Work required
Report only the number of lines below in which the string "Donate" appears.
***** Exercise data
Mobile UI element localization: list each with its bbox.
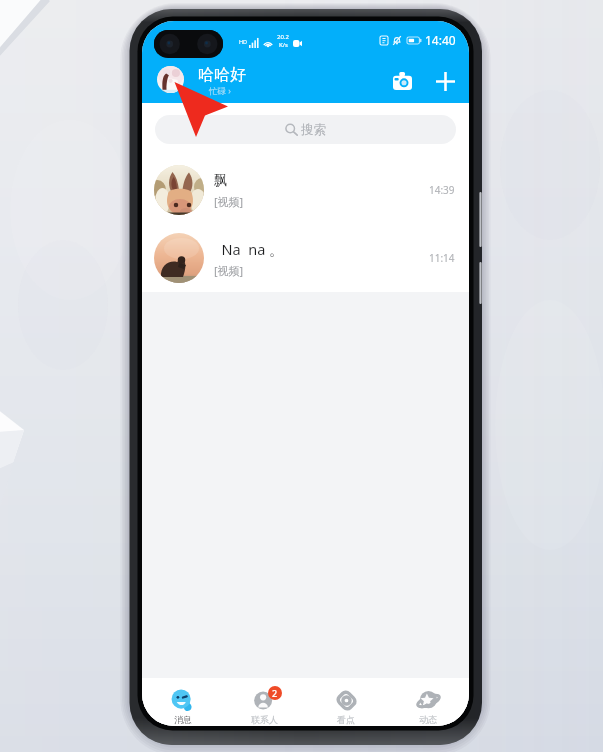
staticText: 14:39 xyxy=(429,183,455,197)
button[interactable]: Camera xyxy=(386,65,418,97)
button[interactable]: Na na 。 xyxy=(142,224,469,292)
staticText: Na na 。 xyxy=(214,239,284,259)
staticText: [视频] xyxy=(214,194,244,209)
staticText: 14:40 xyxy=(425,32,456,48)
staticText: 搜索 xyxy=(301,122,326,138)
staticText: 哈哈好 xyxy=(198,65,246,85)
staticText: 20.2 xyxy=(277,33,289,41)
button[interactable]: 2 xyxy=(223,678,305,726)
staticText: [视频] xyxy=(214,263,244,278)
staticText: 飘 xyxy=(214,172,228,189)
button[interactable]: 动态 xyxy=(387,678,469,726)
button[interactable]: Add xyxy=(429,65,461,97)
staticText: 忙碌 › xyxy=(209,85,231,97)
staticText: 看点 xyxy=(337,714,355,725)
button[interactable]: 飘 xyxy=(142,156,469,224)
button[interactable]: 搜索 xyxy=(155,115,456,144)
button[interactable]: Profile avatar xyxy=(157,66,184,93)
button[interactable]: 消息 xyxy=(142,678,223,726)
staticText: 2 xyxy=(272,687,278,699)
staticText: HD xyxy=(239,38,248,45)
staticText: 联系人 xyxy=(251,714,278,725)
staticText: 消息 xyxy=(174,714,192,725)
staticText: 动态 xyxy=(419,714,437,725)
staticText: 11:14 xyxy=(429,251,455,265)
button[interactable]: 看点 xyxy=(305,678,387,726)
staticText: K/s xyxy=(279,41,288,49)
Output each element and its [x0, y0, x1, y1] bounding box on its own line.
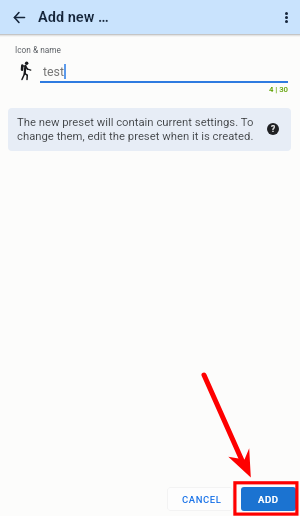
staticText: Icon & name	[15, 45, 61, 55]
staticText: test	[43, 64, 65, 79]
staticText: ADD	[258, 494, 279, 505]
button[interactable]: Help	[267, 123, 279, 135]
button[interactable]: ADD	[241, 487, 296, 511]
staticText: 4 | 30	[0, 85, 288, 94]
button[interactable]: Choose icon	[20, 61, 32, 80]
staticText: CANCEL	[182, 494, 222, 505]
staticText: The new preset will contain current sett…	[17, 116, 257, 143]
button[interactable]: Back	[0, 0, 34, 34]
staticText: ?	[271, 124, 276, 134]
staticText: Add new …	[38, 9, 109, 26]
button[interactable]: The new preset will contain current sett…	[8, 108, 291, 151]
button[interactable]: CANCEL	[167, 487, 233, 511]
button[interactable]: More options	[266, 0, 300, 34]
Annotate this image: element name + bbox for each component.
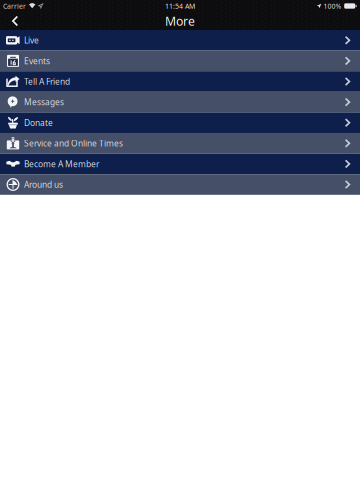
button[interactable]: Tell A Friend	[0, 71, 360, 92]
staticText: Carrier	[3, 1, 26, 11]
staticText: Donate	[24, 117, 53, 128]
button[interactable]: Donate	[0, 112, 360, 133]
staticText: Become A Member	[24, 158, 99, 170]
staticText: Live	[24, 35, 39, 46]
button[interactable]: Events	[0, 51, 360, 71]
button[interactable]: Around us	[0, 174, 360, 195]
button[interactable]: Become A Member	[0, 154, 360, 174]
staticText: 11:54 AM	[165, 1, 195, 11]
button[interactable]: Messages	[0, 92, 360, 112]
button[interactable]: Back	[0, 12, 28, 30]
staticText: Tell A Friend	[24, 76, 70, 87]
staticText: Service and Online Times	[24, 138, 123, 149]
button[interactable]: Service and Online Times	[0, 133, 360, 154]
staticText: Messages	[24, 96, 64, 108]
staticText: More	[165, 13, 195, 29]
staticText: Around us	[24, 179, 63, 190]
staticText: 100%	[323, 1, 341, 11]
button[interactable]: Live	[0, 30, 360, 51]
staticText: Events	[24, 55, 50, 67]
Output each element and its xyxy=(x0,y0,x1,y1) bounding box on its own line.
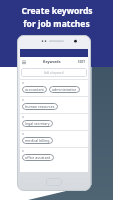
staticText: office assistant xyxy=(25,155,51,160)
button[interactable]: accountant xyxy=(20,80,88,96)
staticText: Create keywords xyxy=(21,5,93,17)
button[interactable]: medical billing xyxy=(22,137,53,144)
staticText: medical billing xyxy=(25,138,50,143)
staticText: human resources xyxy=(25,104,55,109)
staticText: Add a keyword xyxy=(44,71,64,75)
button[interactable]: legal secretary xyxy=(20,114,88,130)
button[interactable]: administrative xyxy=(49,86,80,93)
staticText: accountant xyxy=(25,87,44,92)
button[interactable]: legal secretary xyxy=(22,120,53,127)
staticText: legal secretary xyxy=(25,121,50,126)
staticText: for job matches xyxy=(23,18,90,30)
button[interactable]: human resources xyxy=(20,97,88,113)
button[interactable]: EDIT xyxy=(78,60,86,64)
staticText: administrative xyxy=(52,87,77,92)
button[interactable]: medical billing xyxy=(20,131,88,147)
button[interactable]: human resources xyxy=(22,103,58,110)
button[interactable]: office assistant xyxy=(22,154,54,161)
button[interactable]: Menu xyxy=(22,60,26,64)
staticText: Keywords xyxy=(43,59,61,64)
button[interactable]: office assistant xyxy=(20,148,88,164)
staticText: EDIT xyxy=(78,60,86,64)
button[interactable]: Add a keyword xyxy=(21,68,87,77)
button[interactable]: accountant xyxy=(22,86,47,93)
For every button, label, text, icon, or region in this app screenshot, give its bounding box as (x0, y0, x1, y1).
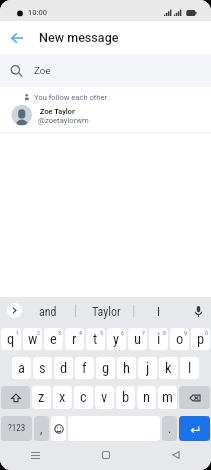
button[interactable]: You follow each other (0, 87, 211, 133)
staticText: j (146, 360, 150, 377)
button[interactable]: r (65, 328, 84, 350)
button[interactable]: t (86, 328, 105, 350)
staticText: Taylor (92, 305, 121, 319)
button[interactable]: w (23, 328, 42, 350)
button[interactable]: j (138, 357, 157, 379)
staticText: k (165, 360, 172, 377)
button[interactable]: Zoe (0, 54, 211, 88)
staticText: 1 (16, 329, 19, 336)
staticText: f (82, 360, 87, 377)
staticText: , (40, 422, 43, 436)
button[interactable]: f (75, 357, 94, 379)
staticText: 3 (58, 329, 61, 336)
staticText: d (60, 360, 68, 377)
button[interactable]: Voice input (188, 302, 209, 320)
button[interactable]: n (137, 386, 156, 409)
button[interactable]: x (53, 386, 72, 409)
button[interactable]: k (159, 357, 178, 379)
staticText: ?123 (8, 423, 26, 434)
staticText: r (72, 331, 77, 348)
button[interactable]: b (116, 386, 135, 409)
staticText: v (101, 389, 108, 406)
staticText: Zoe (34, 65, 51, 76)
button[interactable]: , (34, 416, 49, 441)
staticText: 9 (184, 329, 187, 336)
button[interactable]: More suggestions (7, 303, 22, 318)
button[interactable]: Back (4, 25, 29, 50)
button[interactable]: g (96, 357, 115, 379)
staticText: . (168, 422, 172, 436)
button[interactable]: c (74, 386, 93, 409)
button[interactable]: Enter (179, 416, 210, 441)
staticText: 0 (205, 329, 208, 336)
staticText: and (39, 305, 57, 319)
staticText: l (188, 360, 192, 377)
button[interactable]: ?123 (1, 416, 32, 441)
button[interactable]: Back (141, 440, 211, 470)
staticText: y (113, 331, 120, 348)
staticText: 2 (37, 329, 40, 336)
staticText: New message (39, 30, 119, 45)
button[interactable]: Backspace (179, 386, 210, 409)
button[interactable]: e (44, 328, 63, 350)
button[interactable]: Shift (1, 386, 30, 409)
staticText: z (38, 389, 45, 406)
staticText: You follow each other (34, 93, 108, 102)
staticText: n (143, 389, 151, 406)
button[interactable]: s (33, 357, 52, 379)
staticText: b (122, 389, 130, 406)
button[interactable]: Home (71, 440, 141, 470)
staticText: m (162, 389, 173, 406)
staticText: h (123, 360, 131, 377)
button[interactable]: z (32, 386, 51, 409)
staticText: e (50, 331, 57, 348)
button[interactable]: l (180, 357, 199, 379)
staticText: 7 (142, 329, 145, 336)
staticText: 8 (163, 329, 166, 336)
staticText: 5 (100, 329, 103, 336)
button[interactable]: i (149, 328, 168, 350)
button[interactable]: Emoji (51, 416, 66, 441)
staticText: Zoe Taylor (40, 107, 75, 116)
button[interactable]: . (162, 416, 177, 441)
staticText: u (134, 331, 142, 348)
staticText: 10:00 (28, 8, 48, 17)
staticText: q (7, 331, 15, 348)
staticText: 6 (121, 329, 124, 336)
button[interactable]: m (158, 386, 177, 409)
staticText: a (18, 360, 25, 377)
staticText: o (176, 331, 184, 348)
button[interactable]: v (95, 386, 114, 409)
button[interactable]: p (191, 328, 210, 350)
button[interactable]: u (128, 328, 147, 350)
staticText: g (102, 360, 110, 377)
staticText: t (93, 331, 98, 348)
button[interactable]: q (1, 328, 21, 350)
staticText: 4 (79, 329, 82, 336)
staticText: p (197, 331, 205, 348)
staticText: @zoetaylorwm (38, 116, 89, 125)
button[interactable]: d (54, 357, 73, 379)
staticText: w (28, 331, 38, 348)
staticText: s (39, 360, 46, 377)
button[interactable]: h (117, 357, 136, 379)
button[interactable]: Recents (0, 440, 71, 470)
button[interactable]: y (107, 328, 126, 350)
staticText: I (157, 305, 160, 319)
button[interactable]: a (12, 357, 31, 379)
button[interactable]: o (170, 328, 189, 350)
staticText: x (59, 389, 66, 406)
staticText: c (80, 389, 87, 406)
staticText: i (157, 331, 161, 348)
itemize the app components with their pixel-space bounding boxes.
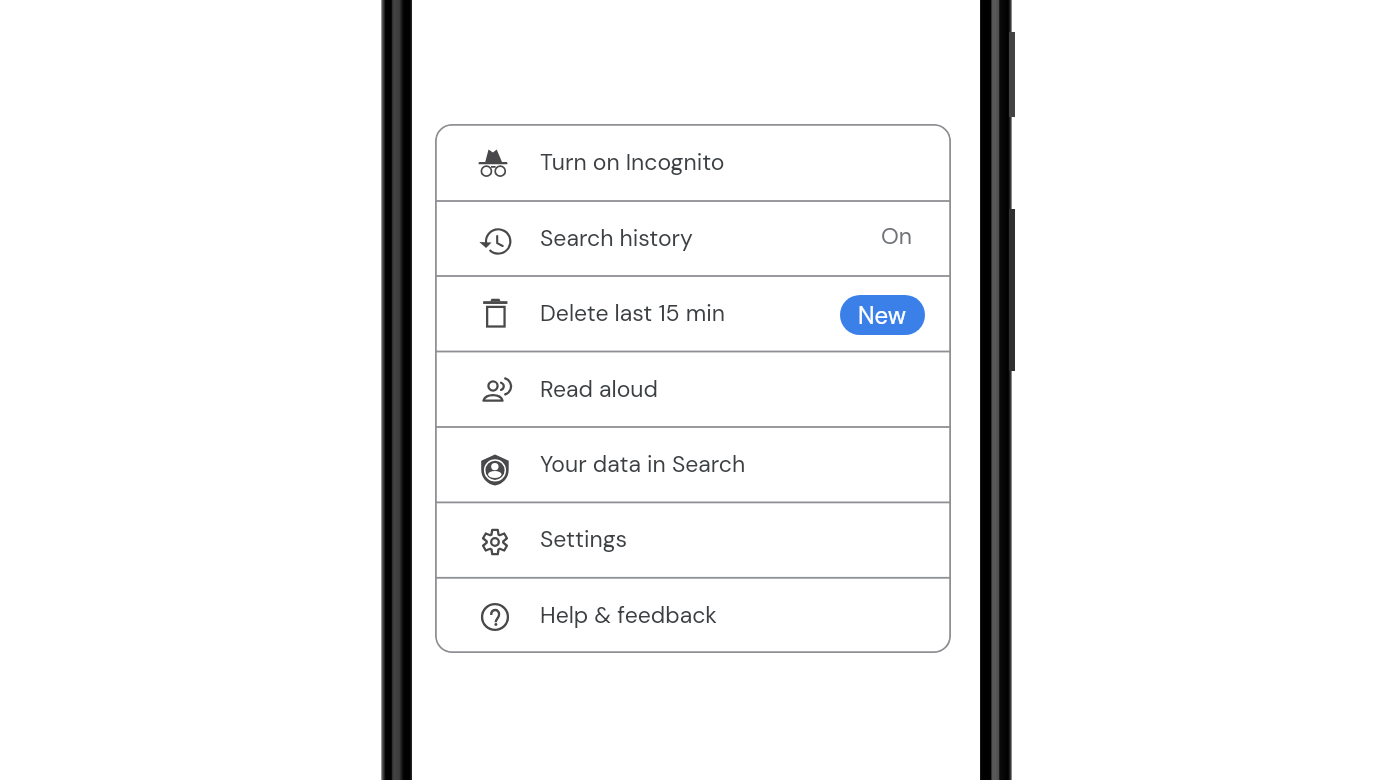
staticText: Read aloud	[540, 374, 658, 404]
button[interactable]: Read aloud	[435, 352, 951, 428]
button[interactable]: New	[840, 295, 925, 335]
button[interactable]: Delete last 15 min	[435, 276, 951, 352]
button[interactable]: Turn on Incognito	[435, 124, 951, 201]
button[interactable]: Your data in Search	[435, 427, 951, 502]
staticText: Help & feedback	[540, 600, 717, 630]
staticText: On	[881, 221, 913, 251]
button[interactable]: Search history	[435, 201, 951, 276]
staticText: Search history	[540, 223, 693, 253]
button[interactable]: Settings	[435, 502, 951, 577]
staticText: Settings	[540, 524, 628, 554]
button[interactable]: Help & feedback	[435, 578, 951, 653]
staticText: Your data in Search	[540, 449, 746, 479]
staticText: New	[858, 300, 907, 331]
staticText: Delete last 15 min	[540, 298, 725, 328]
staticText: Turn on Incognito	[540, 147, 725, 177]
**********
Problem solution
2